My gripe with Super Moonlighters was their bulk rather than anything else. I couldn't see much, if any, improvement in light gathering between a 45, 50 or 56 with any of the scopes in this price bracket. A sharp 4x40 was as bright as any of them, though added mag sometimes gave a bit more definition on target. That ?x50 Tasco was as IJ stated like a 4x20!
Kassnar should have been better than they were.
Now if you had a Leupold, B&L, or higher end European scope then it was as if someone had turned the lights on. But they cost more than the gun and I'd be still doing the paper round.

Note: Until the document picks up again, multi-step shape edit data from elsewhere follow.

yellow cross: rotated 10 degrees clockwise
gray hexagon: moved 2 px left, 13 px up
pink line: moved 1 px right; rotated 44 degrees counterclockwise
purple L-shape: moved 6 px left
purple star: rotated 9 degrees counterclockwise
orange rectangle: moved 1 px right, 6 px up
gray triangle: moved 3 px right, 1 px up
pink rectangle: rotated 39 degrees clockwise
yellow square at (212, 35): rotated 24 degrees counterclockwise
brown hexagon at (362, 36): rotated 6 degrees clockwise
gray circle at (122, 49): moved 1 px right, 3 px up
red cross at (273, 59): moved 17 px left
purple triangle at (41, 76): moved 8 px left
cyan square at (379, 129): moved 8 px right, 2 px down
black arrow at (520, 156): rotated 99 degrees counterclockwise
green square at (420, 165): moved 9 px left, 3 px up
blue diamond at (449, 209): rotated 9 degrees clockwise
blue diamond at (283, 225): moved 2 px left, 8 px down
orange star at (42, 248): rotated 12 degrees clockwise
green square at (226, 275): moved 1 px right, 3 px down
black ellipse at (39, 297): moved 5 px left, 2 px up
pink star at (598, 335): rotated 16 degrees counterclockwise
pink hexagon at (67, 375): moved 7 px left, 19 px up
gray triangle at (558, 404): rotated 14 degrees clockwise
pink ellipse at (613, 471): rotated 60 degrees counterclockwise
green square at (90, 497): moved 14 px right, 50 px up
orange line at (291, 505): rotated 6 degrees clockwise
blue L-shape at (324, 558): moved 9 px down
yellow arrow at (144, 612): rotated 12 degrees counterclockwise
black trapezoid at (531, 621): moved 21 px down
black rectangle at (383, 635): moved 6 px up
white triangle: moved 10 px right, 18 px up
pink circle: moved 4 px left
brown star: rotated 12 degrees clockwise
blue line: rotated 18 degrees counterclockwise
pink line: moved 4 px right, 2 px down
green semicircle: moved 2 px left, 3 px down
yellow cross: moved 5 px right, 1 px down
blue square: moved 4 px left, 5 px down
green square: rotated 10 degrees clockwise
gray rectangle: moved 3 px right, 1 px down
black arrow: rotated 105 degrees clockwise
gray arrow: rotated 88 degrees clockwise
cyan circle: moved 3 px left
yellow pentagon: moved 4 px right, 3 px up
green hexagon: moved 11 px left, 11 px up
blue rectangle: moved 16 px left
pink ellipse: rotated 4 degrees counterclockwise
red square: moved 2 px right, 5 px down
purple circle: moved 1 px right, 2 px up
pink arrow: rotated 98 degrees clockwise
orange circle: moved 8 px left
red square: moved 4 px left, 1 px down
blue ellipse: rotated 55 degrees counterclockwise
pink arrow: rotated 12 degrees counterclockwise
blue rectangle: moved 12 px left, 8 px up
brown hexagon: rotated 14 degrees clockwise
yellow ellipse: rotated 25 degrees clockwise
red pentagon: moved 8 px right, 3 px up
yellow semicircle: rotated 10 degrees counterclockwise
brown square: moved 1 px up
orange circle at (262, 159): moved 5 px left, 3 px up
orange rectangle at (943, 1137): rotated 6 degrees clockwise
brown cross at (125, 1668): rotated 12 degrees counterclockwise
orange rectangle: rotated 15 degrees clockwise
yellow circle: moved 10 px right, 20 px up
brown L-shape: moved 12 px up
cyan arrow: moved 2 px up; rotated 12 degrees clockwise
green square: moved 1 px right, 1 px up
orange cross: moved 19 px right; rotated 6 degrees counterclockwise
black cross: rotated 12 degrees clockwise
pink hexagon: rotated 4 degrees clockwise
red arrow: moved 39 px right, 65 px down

A JD HW80 combination is something I have thought of a couple of times. Then I pick up a FWB Sport and get over it. He shot a .22 in the field, though his first airgun was a .177 Crosman pump (but that was all he could afford having just got out of the Army; he did some tricky stuff in the troubles. I didn't know him well but he definitely inspired many.) If you followed his writing he started with a .177 for penetration. Then switched to a .22 for rabbit shots into the engine room. By the end he still shot a .22 but generally only head shots. I stuck to the .177 and head shots from almost day one (circa 1978). Now its the norm/expected. The greater part to it all is that modern rifles, ammunition, and scopes can give the consistency and accuracy to pull off these shots in either calibre. In 1980 a pigeon head shot was tricky even at point blank. By 1986 it was doable out to 30m and today possibly 40m and beyond. How things have changed.